## [WHAT NEEDS TO BE DONE]
The answer must consist only of the lines in the records below from the line with "that read this" to the line with "having a BMI", both included, copied word for word with every picture left out.

ENTRIES SUPPLIED START

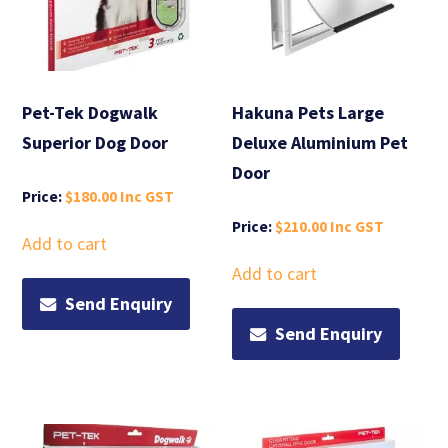
Pet-Tek Dogwalk
Hakuna Pets Large
Superior Dog Door
Deluxe Aluminium Pet
Door
$
180.00
$
210.00
Add to cart
Add to cart
Send Enquiry
Send Enquiry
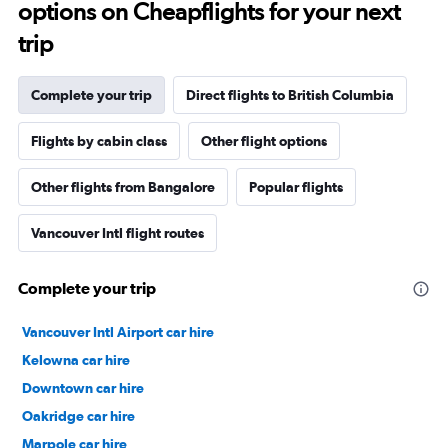
options on Cheapflights for your next
trip
Complete your trip
Direct flights to British Columbia
Flights by cabin class
Other flight options
Other flights from Bangalore
Popular flights
Vancouver Intl flight routes
Complete your trip
Vancouver Intl Airport car hire
Kelowna car hire
Downtown car hire
Oakridge car hire
Marpole car hire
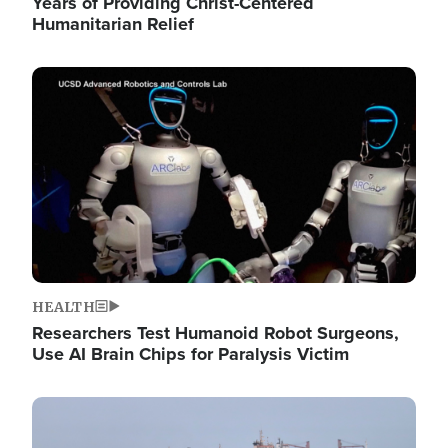
Years of Providing Christ-Centered
Humanitarian Relief
Image
HEALTH
Researchers Test Humanoid Robot Surgeons,
Use AI Brain Chips for Paralysis Victim
Image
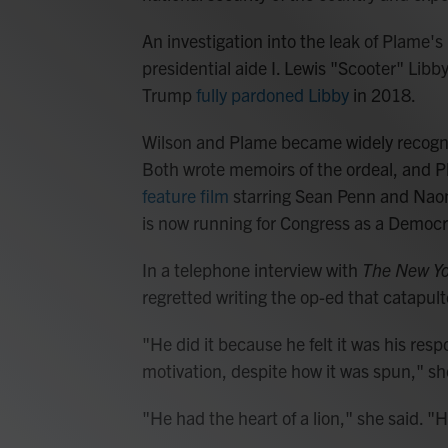
An investigation into the leak of Plame's i
presidential aide I. Lewis "Scooter" Libby
Trump
fully pardoned Libby
in 2018.
Wilson and Plame became widely recognize
Both wrote memoirs of the ordeal, and 
feature film
starring Sean Penn and Naom
is now running for Congress as a Democ
In a telephone interview with
The New Yo
regretted writing the op-ed that catapult
"He did it because he felt it was his respo
motivation, despite how it was spun," sh
"He had the heart of a lion," she said. 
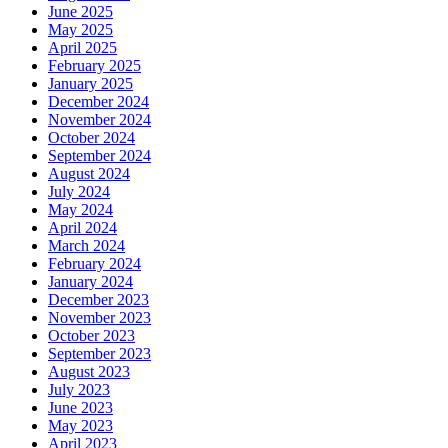
June 2025
May 2025
April 2025
February 2025
January 2025
December 2024
November 2024
October 2024
September 2024
August 2024
July 2024
May 2024
April 2024
March 2024
February 2024
January 2024
December 2023
November 2023
October 2023
September 2023
August 2023
July 2023
June 2023
May 2023
April 2023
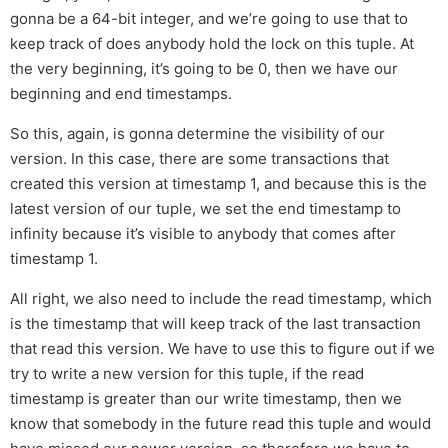
gonna be a 64-bit integer, and we’re going to use that to
keep track of does anybody hold the lock on this tuple. At
the very beginning, it’s going to be 0, then we have our
beginning and end timestamps.
So this, again, is gonna determine the visibility of our
version. In this case, there are some transactions that
created this version at timestamp 1, and because this is the
latest version of our tuple, we set the end timestamp to
infinity because it’s visible to anybody that comes after
timestamp 1.
All right, we also need to include the read timestamp, which
is the timestamp that will keep track of the last transaction
that read this version. We have to use this to figure out if we
try to write a new version for this tuple, if the read
timestamp is greater than our write timestamp, then we
know that somebody in the future read this tuple and would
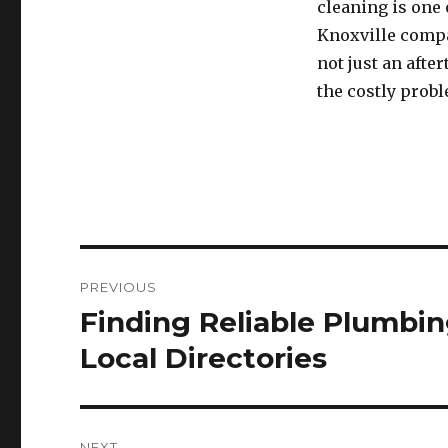
cleaning is one
Knoxville compan
not just an aft
the costly prob
Post
PREVIOUS
navigation
Finding Reliable Plumbi
Previous
post:
Local Directories
NEXT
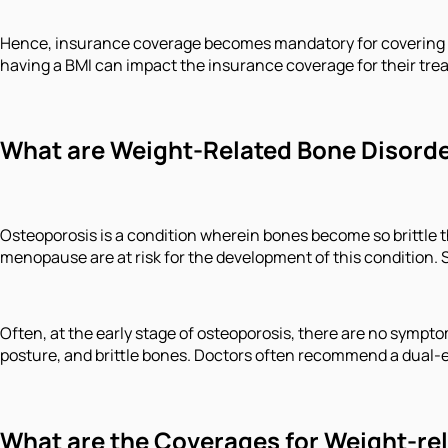
Hence, insurance coverage becomes mandatory for covering ag
having a BMI can impact the insurance coverage for their tre
What are Weight-Related Bone Disord
Osteoporosis is a condition wherein bones become so brittle t
menopause are at risk for the development of this conditio
Often, at the early stage of osteoporosis, there are no symptom
posture, and brittle bones. Doctors often recommend a dual-e
What are the Coverages for Weight-re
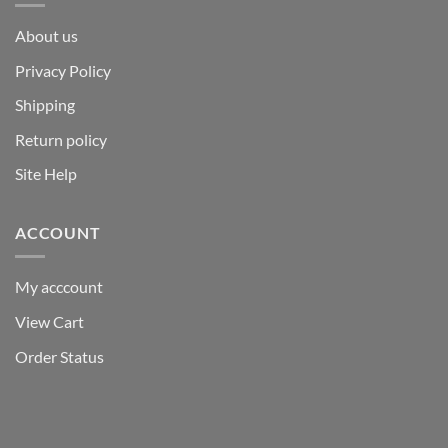
About us
Privacy Policy
Shipping
Return policy
Site Help
ACCOUNT
My acccount
View Cart
Order Status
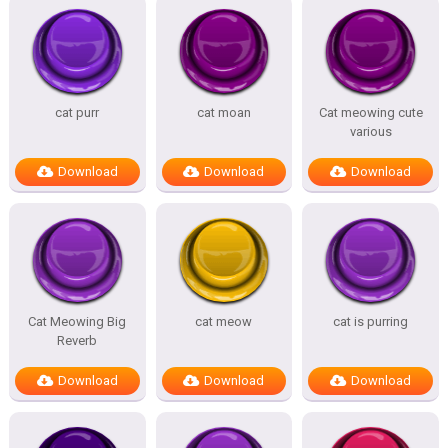
cat purr
cat moan
Cat meowing cute
various
Download
Download
Download
Cat Meowing Big
cat meow
cat is purring
Reverb
Download
Download
Download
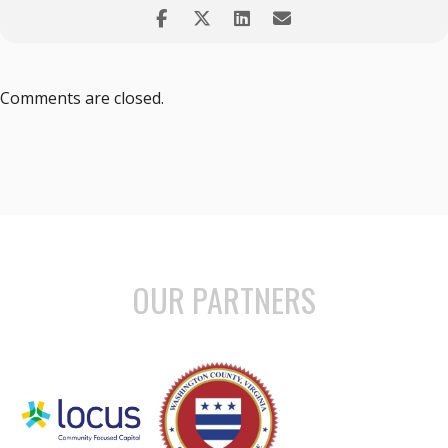
Comments are closed.
OUR PARTNERS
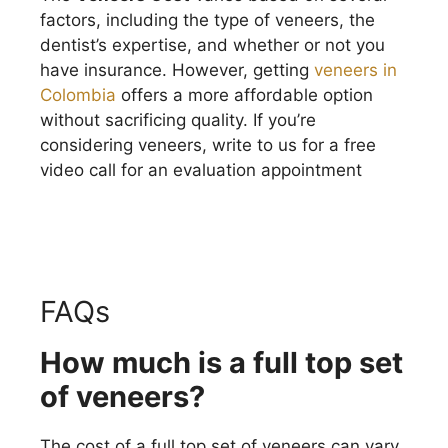
factors, including the type of veneers, the
dentist’s expertise, and whether or not you
have insurance. However, getting
veneers in
Colombia
offers a more affordable option
without sacrificing quality. If you’re
considering veneers, write to us for a free
video call for an evaluation appointment
FAQs
How much is a full top set
of veneers?
The cost of a full top set of veneers can vary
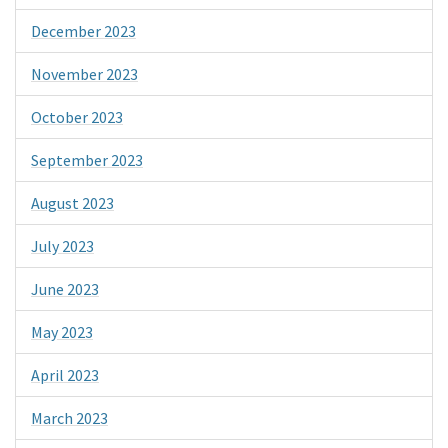
December 2023
November 2023
October 2023
September 2023
August 2023
July 2023
June 2023
May 2023
April 2023
March 2023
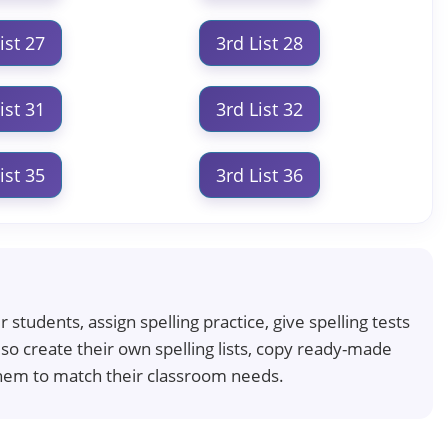
ist 27
3rd List 28
ist 31
3rd List 32
ist 35
3rd List 36
students, assign spelling practice, give spelling tests
so create their own spelling lists, copy ready-made
t them to match their classroom needs.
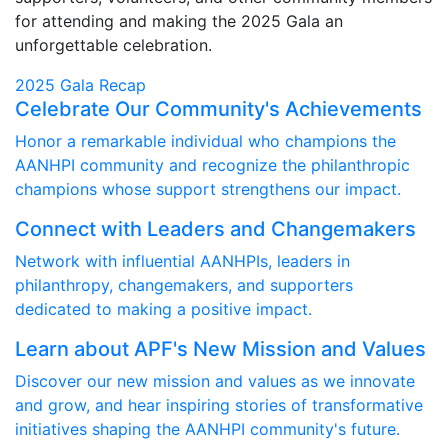
for attending and making the 2025 Gala an
unforgettable celebration.
2025 Gala Recap
Celebrate Our Community's Achievements
Honor a remarkable individual who champions the
AANHPI community and recognize the philanthropic
champions whose support strengthens our impact.
Connect with Leaders and Changemakers
Network with influential AANHPIs, leaders in
philanthropy, changemakers, and supporters
dedicated to making a positive impact.
Learn about APF's New Mission and Values
Discover our new mission and values as we innovate
and grow, and hear inspiring stories of transformative
initiatives shaping the AANHPI community's future.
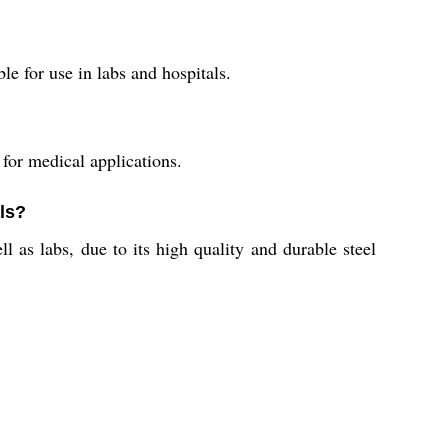
e for use in labs and hospitals.
for medical applications.
als?
l as labs, due to its high quality and durable steel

ENTRIES SUPPLIED END

## [ANSWER BELOW]
that read this version. We have to use this to figure out if we
try to write a new version for this tuple, if the read
timestamp is greater than our write timestamp, then we
know that somebody in the future read this tuple and would
cleaning is one
Knoxville compan
not just an aft
the costly prob
Post
PREVIOUS
navigation
Finding Reliable Plumbi
Previous
post:
Local Directories
NEXT
Hence, insurance coverage becomes mandatory for covering ag
having a BMI can impact the insurance coverage for their tre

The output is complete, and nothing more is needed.